El candidato presidencial sandinista Daniel Ortega admitió implícitamente que se cometieron crímenes de lesa humanidad contra las comunidades mískitas durante su régimen de los años 80 y se comprometió a indemnizarlos, si gana los comicios del 5 de noviembre. El sandinista Daniel Ortega tiene otro caso pendiente ante la CIDH por la denuncia de violación de su hijastra Zoilamérica Narváez.
Nicaragua: el país se apronta para una nuevas elecciones el 5 de Noviembre
El candidato presidencial sandinista Daniel Ortega admitió implícitamente que se cometieron crímenes de lesa humanidad contra las comunidades mískitas durante su régimen de los años 80 y se comprometió a indemnizarlos, si gana los comicios del 5 de noviembre.
En un discurso de campaña pronunciado en la comunidad indígena de Waspán, ubicada en el vértice norte de la costa caribeña, cuyo texto fue difundido el fin de semana por su casa de campaña, Ortega, que aparece favorito en las encuestas, afirmó además que indemnizará a miles de mískitos que perdieron sus tierras en esa época.
Ortega, candidato presidencial por el Frente Sandinista de Liberación Nacional (FSLN), llamó a todos los políticos mískitos que militan en otros partidos, a comprometerse a que no habrá nunca más guerra en Nicaragua.
Estamos construyendo una nueva Nicaragua y aquí, estamos construyendo también, unas nuevas relaciones de paz, de trabajo, de reconciliación… tenemos el compromiso de indemnizar a todas las familias que fueron afectadas por la guerra, sobre todo, a lo largo del Río Coco” fronterizo con Honduras, afirmó.
Promesas de campaña
“Que donde se destruyó una vivienda, se construya una vivienda digna; donde se destruyó un templo, se levante un templo; donde las familias perdieron animales domésticos, ganado, cerdos, gallinas… que se les indemnice, se les recompense”, dijo.

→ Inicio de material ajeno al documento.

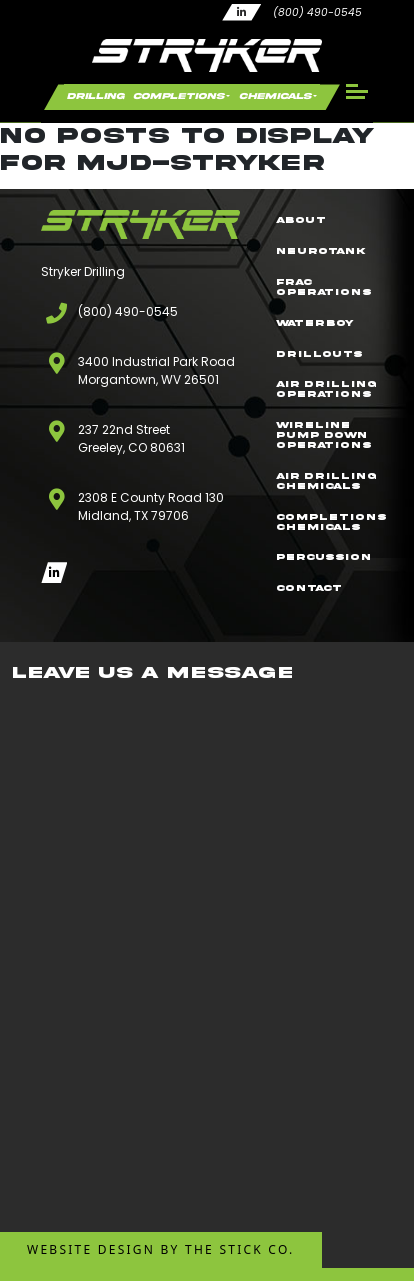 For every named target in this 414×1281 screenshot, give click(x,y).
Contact (309, 588)
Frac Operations (324, 287)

“Puedo jurar ante Dios que nunca volveremos a tomar las armas, que nunca volverá a haber guerra en Nicaragua, nunca volverá a haber servicio militar en Nicaragua”.
Ortega que es favorito en las encuestas de opinión para ganar los comicios, viajó a las comunidades mískitas ese día luego de conocer que un grupo de indios mískitos denunciaron ante la Comisión Interamericana de Derechos Humanos (CIDH) en Washington, que cometió delitos de lesa humanidad y genocidio contra esa etnia durante su régimen de 10 años.
“Navidad Roja”
Los hechos fundamentados con documentos y testigos por la Comisión Permanente de Derechos Humanos (CPDH) de Nicaragua, se refieren a un operativo conocido como “Navidad Roja” ejecutado por el ejército sandinista a inicios de los ochenta, para desalojar a unos 10 mil mískitos de la zona fronteriza con Honduras, que se habían unido a las fuerzas “contras” apoyadas por Estados Unidos.
La denuncia dice que hubo centenares de muertos, torturados, desaparecidos y daños a la propiedad.
En su discurso, Ortega hizo un llamado al líder mískito, Osorno Coleman, que es uno de los denunciantes, a que no siga hablando de guerra. Osorno aseguró recientemente que si Ortega regresaba al poder la guerra podría regresar a Nicaragua.
Hace varias semanas, la CPDH organizó un denominado Foro de la Verdad en el que sobrevivientes de esas acciones dieron testimonios conmovedores.
Ortega tiene otro caso pendiente ante la CIDH por la denuncia de violación de su hijastra Zoilamérica Narváez, quien alega que hubo denegación de su caso porque el legislativo nicaragüense y el Poder Judicial controlados por Ortega y el líder liberal Arnoldo Alemán, no atendieron su caso y finalmente lo dieron por prescrito. Alemán sufre condena de 20 años de cárcel por corrupción.